Not the citrus “lime” (that is also delicious both raw and in many culinary applications), but the inorganic slaked lime — the builders’ lime, the pickling lime, calcium hydroxide. Or, in saturated solution, limewater, or “milk of lime.” I want to avoid any kind of ambiguity.

And quite frankly, it is not something to which I have ever been opposed.

As a child in Lahore, I was physically addicted to it. I would run my finger down a freshly whitewashed wall, then lick my finger. It was delicious. Sometimes I would put my tongue directly to the wall. Told, more than once by my mother, that this was a disgusting habit, I did in time give it up. But first, sinful child that I was, I’d do it when she wasn’t looking.

Many children do this, truth be told. It is because they aren’t fed enough pickles. So that where whitewash isn’t commonly used, you will find them ingesting mortar or plaster. Or sniffing through the household cleansers for what they crave. In Asia, they may graduate to betel (slaked lime in the mixture, with the nut, and the leaves), though I warn against this myself, for it can interfere with tobacco smoking, and stain teeth and mouth a Dracula red. Better to stick with the hookah.

I have no idea what the nutritionists say (or rather I do, but on principle, ignore them) — slaked lime is obviously an important constituent in a well-balanced diet. And of course it has its various agricultural and environmental uses, as an inexpensive alkali.

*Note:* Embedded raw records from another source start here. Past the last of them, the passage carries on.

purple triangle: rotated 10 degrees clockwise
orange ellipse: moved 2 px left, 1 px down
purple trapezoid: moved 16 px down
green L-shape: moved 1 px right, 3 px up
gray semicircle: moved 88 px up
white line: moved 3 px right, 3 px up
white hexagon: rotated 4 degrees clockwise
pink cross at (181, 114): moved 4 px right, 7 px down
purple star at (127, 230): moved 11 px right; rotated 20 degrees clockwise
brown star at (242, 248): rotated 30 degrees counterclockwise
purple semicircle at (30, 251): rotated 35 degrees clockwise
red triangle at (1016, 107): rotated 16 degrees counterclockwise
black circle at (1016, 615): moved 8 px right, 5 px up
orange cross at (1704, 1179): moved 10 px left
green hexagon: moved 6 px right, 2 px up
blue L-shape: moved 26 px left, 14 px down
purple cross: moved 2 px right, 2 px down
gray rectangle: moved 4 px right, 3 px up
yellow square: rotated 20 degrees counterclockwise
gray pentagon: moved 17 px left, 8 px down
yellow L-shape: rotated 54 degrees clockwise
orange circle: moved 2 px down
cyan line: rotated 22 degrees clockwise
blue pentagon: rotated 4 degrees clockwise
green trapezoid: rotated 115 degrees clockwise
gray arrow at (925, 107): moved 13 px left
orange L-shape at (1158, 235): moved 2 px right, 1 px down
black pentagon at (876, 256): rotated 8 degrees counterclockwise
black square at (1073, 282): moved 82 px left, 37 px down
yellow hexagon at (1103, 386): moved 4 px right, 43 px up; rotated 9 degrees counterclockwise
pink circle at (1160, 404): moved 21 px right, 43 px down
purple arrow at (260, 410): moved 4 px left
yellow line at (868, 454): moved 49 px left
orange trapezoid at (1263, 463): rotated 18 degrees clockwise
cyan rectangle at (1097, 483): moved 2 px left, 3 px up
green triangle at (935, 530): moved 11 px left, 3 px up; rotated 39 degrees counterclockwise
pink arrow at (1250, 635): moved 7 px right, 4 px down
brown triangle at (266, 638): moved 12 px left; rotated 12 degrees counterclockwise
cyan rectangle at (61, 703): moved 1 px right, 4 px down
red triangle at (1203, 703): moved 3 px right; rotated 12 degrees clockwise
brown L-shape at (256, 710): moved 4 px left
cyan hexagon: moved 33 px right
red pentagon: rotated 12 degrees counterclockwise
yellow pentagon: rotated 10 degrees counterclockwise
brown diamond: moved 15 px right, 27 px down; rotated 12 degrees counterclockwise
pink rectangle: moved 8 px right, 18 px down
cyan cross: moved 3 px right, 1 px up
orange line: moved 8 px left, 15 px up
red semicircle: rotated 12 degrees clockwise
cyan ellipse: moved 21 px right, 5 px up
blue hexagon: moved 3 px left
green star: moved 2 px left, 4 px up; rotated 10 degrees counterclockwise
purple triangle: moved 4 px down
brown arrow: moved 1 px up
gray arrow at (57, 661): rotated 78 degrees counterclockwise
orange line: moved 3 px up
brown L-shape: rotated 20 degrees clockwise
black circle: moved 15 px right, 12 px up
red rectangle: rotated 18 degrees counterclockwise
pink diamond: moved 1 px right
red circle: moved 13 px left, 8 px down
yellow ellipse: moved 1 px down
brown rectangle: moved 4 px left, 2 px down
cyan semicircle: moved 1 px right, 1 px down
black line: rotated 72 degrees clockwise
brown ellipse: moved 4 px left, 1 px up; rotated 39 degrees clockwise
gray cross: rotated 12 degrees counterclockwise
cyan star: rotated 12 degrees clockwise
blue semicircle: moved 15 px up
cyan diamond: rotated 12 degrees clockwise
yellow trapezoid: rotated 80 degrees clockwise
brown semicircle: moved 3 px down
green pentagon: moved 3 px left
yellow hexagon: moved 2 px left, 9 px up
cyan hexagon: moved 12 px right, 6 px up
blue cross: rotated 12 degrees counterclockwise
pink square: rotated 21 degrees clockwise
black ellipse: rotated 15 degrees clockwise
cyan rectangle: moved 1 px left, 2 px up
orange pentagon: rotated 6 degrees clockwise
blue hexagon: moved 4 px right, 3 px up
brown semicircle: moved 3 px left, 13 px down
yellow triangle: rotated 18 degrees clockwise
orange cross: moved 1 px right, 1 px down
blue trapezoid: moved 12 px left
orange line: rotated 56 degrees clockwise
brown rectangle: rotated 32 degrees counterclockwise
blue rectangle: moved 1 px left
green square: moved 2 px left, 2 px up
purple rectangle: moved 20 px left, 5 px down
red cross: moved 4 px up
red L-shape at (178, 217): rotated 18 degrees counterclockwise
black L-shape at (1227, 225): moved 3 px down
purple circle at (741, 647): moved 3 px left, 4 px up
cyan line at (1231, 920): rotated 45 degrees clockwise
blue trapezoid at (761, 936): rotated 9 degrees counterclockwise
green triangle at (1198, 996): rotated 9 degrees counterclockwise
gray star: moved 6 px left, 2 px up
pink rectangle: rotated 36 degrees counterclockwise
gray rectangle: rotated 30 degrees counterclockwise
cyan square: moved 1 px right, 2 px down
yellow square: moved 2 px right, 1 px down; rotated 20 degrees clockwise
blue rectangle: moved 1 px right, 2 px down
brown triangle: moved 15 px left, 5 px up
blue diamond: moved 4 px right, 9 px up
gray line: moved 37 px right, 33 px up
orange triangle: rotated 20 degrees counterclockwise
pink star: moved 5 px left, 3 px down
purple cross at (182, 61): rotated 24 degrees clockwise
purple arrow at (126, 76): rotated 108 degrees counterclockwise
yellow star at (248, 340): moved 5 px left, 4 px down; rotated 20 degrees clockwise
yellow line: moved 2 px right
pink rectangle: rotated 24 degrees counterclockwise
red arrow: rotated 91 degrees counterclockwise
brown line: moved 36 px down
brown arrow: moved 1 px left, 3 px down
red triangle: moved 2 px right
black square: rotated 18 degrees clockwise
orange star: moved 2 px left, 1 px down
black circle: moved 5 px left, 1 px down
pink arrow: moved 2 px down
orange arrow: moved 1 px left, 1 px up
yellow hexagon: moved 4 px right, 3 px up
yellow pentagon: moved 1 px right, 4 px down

It was my understanding (also, when a child, self-apprenticed to the gardener at Nedous Hotel in Lahore), that this explains the Subcontinental practice of whitewashing the lower trunks of trees (with a smart red band at the top). It keeps the boring insects off; it helps the birds spot the ones who didn’t get the message; it protects the exposed bark from the scalding sun; it helps prevent collisions with elephants at night. Muncie, as this gardener was named, gave me twenty more reasons to paint a tree trunk white, but I seem to have forgotten the rest.

Often we forget the reasons. Yet we should carry on all the same. It is important to follow traditions blindly.

Nothing so discourages ticks and fleas, beetles and grubs — without killing everything else in the bargain. Nothing fixes an over-acid soil like a bag of slaked lime. And by the neurotics of “climate change,” be it noted, that slaked lime scrubs carbon dioxide from water. Keep dumping it in your California, Olympic-length swimming pools, and all your fears of global warming will, eventually, abate.

But there is something about slaked lime with chalk, that appeals most to the young gourmand. They go together like peanut butter and strawberry jam. How vividly I remember!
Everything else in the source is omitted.